§ About this exercise
Using the records that follow, reproduce exactly the lines starting at the line containing "ئارامی دەچێت؟" and ending at the line containing "Tuvimos el gusto". Include both end lines and no pictures.

§ Task inputs
────
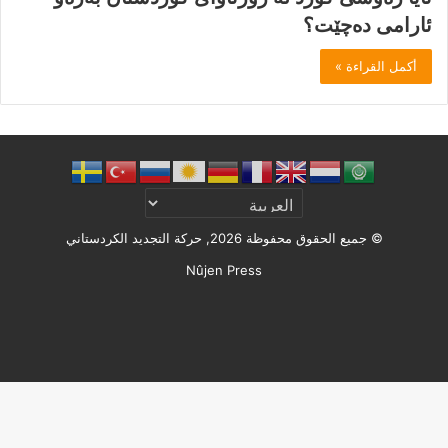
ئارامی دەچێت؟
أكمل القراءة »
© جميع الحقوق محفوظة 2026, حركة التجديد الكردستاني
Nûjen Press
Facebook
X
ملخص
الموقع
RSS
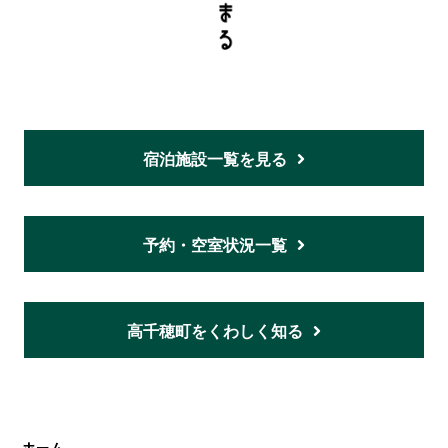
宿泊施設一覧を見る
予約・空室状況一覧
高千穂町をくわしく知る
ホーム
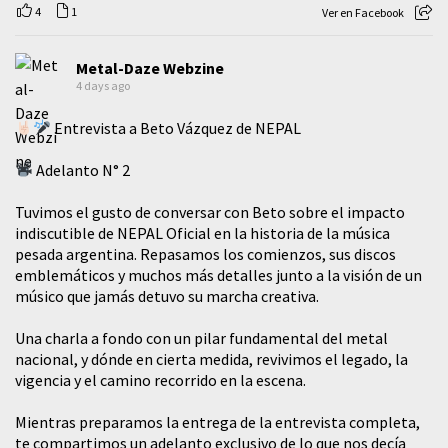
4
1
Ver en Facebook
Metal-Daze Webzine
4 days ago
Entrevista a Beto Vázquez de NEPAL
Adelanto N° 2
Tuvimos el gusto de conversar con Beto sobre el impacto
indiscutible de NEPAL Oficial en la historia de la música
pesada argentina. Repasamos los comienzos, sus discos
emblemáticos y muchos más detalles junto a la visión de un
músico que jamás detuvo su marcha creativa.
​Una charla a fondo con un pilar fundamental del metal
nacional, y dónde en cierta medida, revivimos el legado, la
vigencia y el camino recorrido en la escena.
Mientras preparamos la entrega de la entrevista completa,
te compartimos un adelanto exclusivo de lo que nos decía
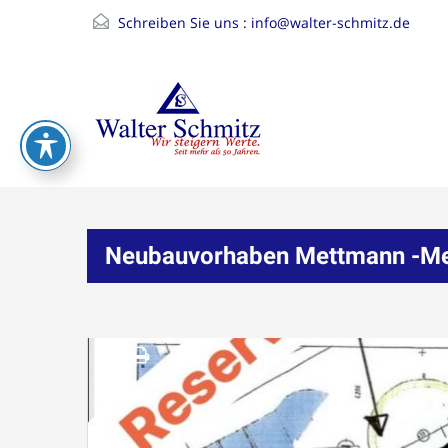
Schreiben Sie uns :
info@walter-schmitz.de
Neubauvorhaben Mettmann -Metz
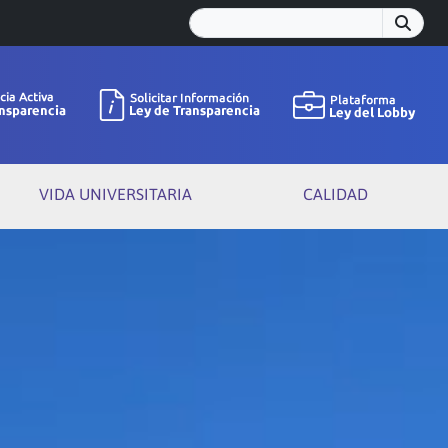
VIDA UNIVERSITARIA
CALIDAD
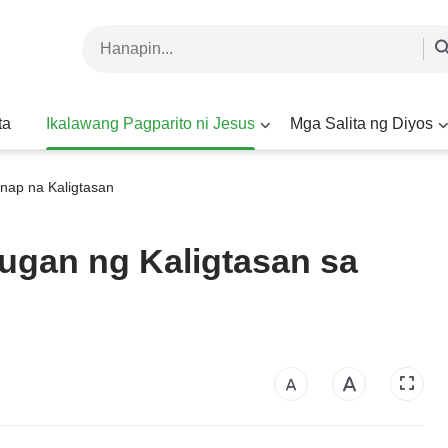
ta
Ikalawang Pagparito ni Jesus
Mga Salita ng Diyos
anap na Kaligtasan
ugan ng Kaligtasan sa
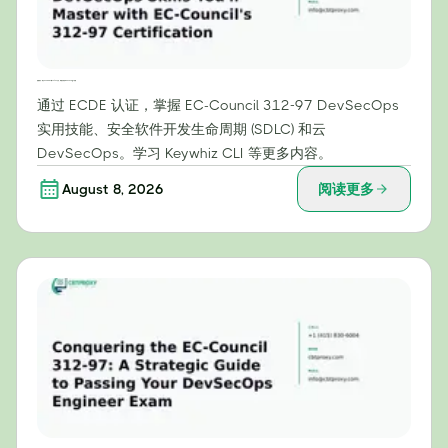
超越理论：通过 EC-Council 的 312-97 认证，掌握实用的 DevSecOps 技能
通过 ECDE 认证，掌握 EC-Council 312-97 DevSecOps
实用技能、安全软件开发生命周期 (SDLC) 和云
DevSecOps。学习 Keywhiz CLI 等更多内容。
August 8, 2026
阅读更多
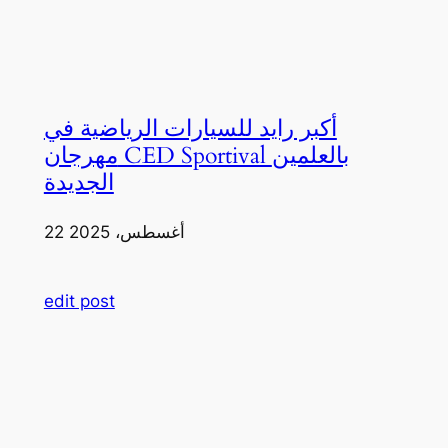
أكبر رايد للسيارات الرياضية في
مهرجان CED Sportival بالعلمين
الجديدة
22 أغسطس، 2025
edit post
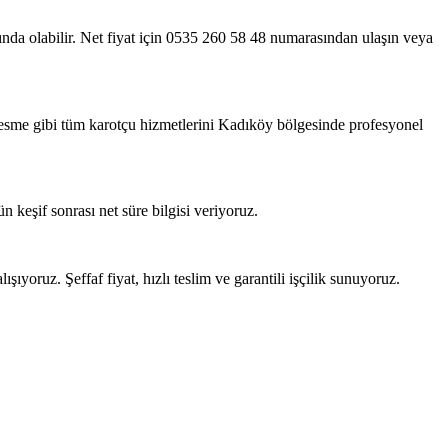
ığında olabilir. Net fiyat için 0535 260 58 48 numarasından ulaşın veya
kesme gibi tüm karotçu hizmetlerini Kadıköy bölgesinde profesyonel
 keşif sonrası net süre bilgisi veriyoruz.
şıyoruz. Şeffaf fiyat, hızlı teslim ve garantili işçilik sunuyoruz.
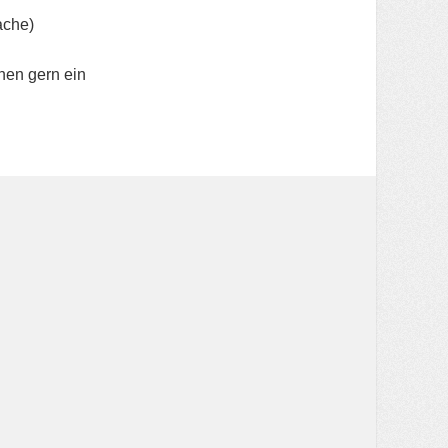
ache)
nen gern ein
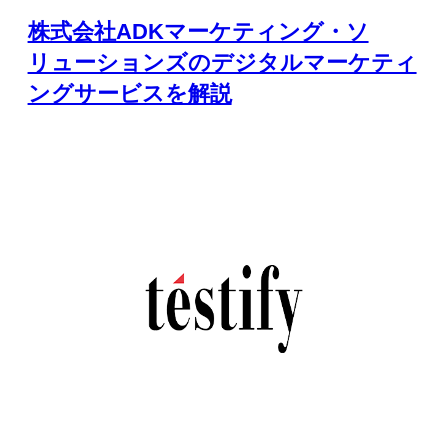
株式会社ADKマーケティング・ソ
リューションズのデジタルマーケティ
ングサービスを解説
────
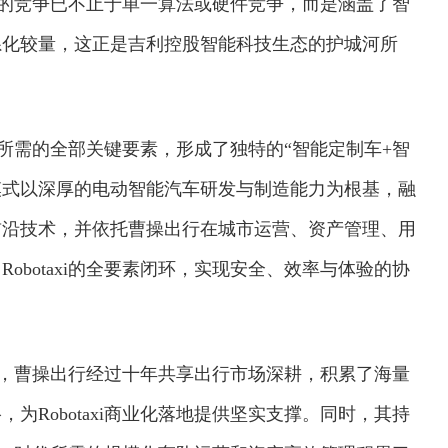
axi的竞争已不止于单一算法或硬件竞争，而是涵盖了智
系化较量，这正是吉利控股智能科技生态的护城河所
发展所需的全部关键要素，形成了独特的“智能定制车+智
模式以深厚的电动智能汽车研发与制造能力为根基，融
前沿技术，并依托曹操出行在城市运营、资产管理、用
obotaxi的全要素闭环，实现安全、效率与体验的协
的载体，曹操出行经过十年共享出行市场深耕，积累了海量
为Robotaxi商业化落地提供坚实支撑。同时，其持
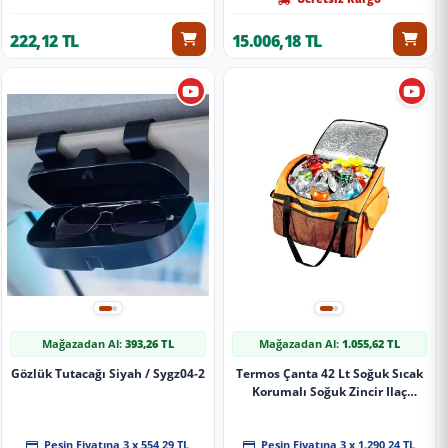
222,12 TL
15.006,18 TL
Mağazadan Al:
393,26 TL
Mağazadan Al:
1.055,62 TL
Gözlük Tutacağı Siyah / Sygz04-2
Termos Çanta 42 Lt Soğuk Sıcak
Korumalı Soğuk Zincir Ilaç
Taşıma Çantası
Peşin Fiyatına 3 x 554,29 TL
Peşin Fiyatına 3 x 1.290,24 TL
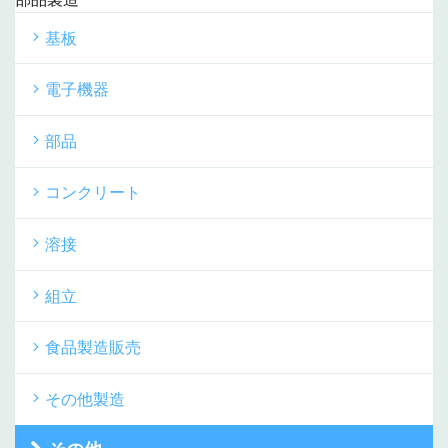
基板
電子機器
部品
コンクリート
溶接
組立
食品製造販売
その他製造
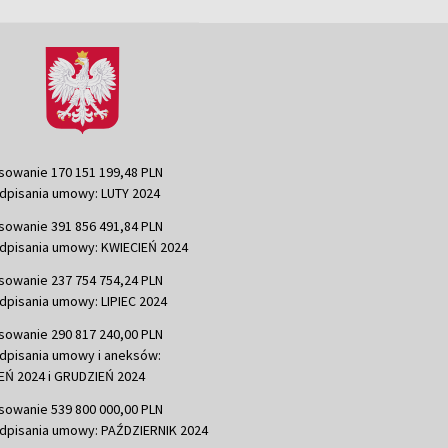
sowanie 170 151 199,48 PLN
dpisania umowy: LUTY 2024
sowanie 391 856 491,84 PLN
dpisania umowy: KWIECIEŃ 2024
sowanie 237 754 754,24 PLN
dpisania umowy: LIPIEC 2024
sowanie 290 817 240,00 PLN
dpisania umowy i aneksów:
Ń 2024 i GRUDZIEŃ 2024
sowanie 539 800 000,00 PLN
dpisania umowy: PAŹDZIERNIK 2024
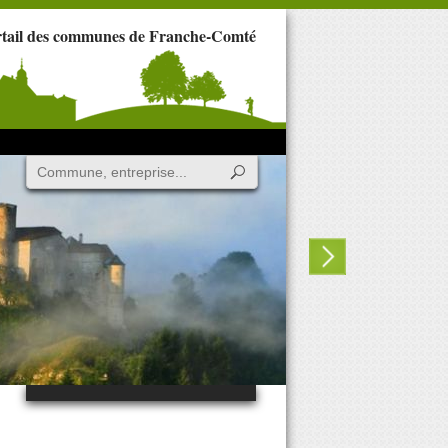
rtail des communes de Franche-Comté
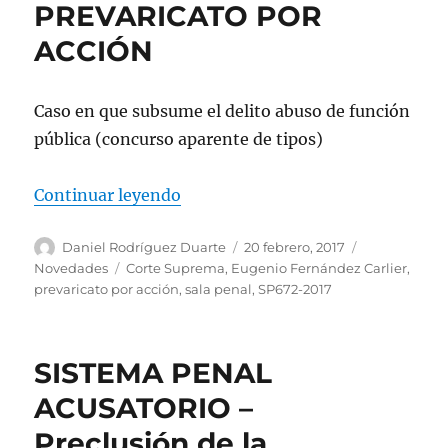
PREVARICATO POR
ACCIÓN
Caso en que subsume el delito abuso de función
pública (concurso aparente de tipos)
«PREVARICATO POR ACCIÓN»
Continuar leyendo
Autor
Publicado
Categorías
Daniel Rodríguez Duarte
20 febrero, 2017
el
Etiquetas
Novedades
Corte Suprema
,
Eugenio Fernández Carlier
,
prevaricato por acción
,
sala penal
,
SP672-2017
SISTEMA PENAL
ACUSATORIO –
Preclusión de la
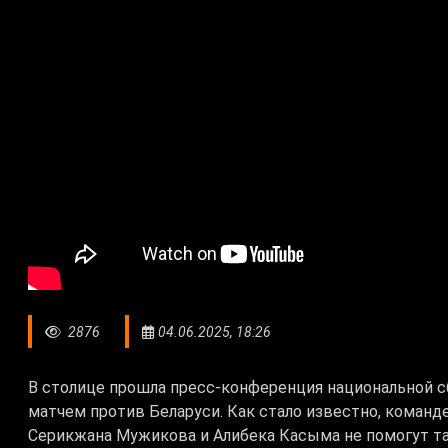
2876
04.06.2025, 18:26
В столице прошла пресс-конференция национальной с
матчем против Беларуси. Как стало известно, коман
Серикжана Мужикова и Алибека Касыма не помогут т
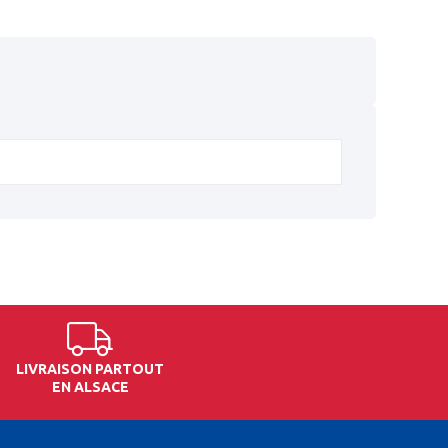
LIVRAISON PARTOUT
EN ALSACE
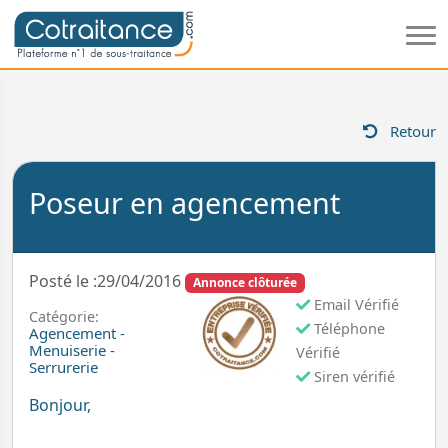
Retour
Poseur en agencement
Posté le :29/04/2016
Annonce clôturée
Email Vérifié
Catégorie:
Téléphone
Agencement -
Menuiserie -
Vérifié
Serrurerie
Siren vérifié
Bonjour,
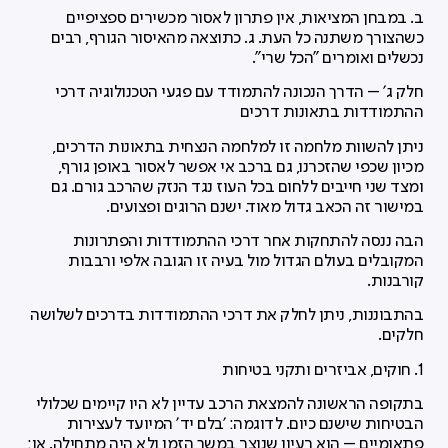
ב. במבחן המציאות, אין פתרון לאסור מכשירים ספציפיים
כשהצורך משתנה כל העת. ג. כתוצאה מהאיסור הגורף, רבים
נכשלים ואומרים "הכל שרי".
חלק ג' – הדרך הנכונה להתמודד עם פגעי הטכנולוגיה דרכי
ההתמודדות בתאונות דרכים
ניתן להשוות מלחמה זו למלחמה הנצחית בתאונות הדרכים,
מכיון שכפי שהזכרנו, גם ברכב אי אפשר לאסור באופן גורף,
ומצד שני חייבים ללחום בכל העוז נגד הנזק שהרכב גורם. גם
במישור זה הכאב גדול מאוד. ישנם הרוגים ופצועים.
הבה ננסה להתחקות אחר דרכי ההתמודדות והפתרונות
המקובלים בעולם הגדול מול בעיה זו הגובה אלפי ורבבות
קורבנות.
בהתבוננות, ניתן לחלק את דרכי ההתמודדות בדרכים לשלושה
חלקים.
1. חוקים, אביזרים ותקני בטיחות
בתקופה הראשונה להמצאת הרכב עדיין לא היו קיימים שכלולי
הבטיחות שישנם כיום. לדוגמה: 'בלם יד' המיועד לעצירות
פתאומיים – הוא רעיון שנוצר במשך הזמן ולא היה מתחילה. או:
────
§ Exercise output
ئارامی دەچێت؟
أكمل القراءة »
© جميع الحقوق محفوظة 2026, حركة التجديد الكردستاني
Nûjen Press
Facebook
X
ملخص
الموقع
RSS
宿泊施設一覧を見る
予約・空室状況一覧
高千穂町をくわしく知る
ホーム
4
1
Ver en Facebook
Metal-Daze Webzine
4 days ago
Entrevista a Beto Vázquez de NEPAL
Adelanto N° 2
Tuvimos el gusto de conversar con Beto sobre el impacto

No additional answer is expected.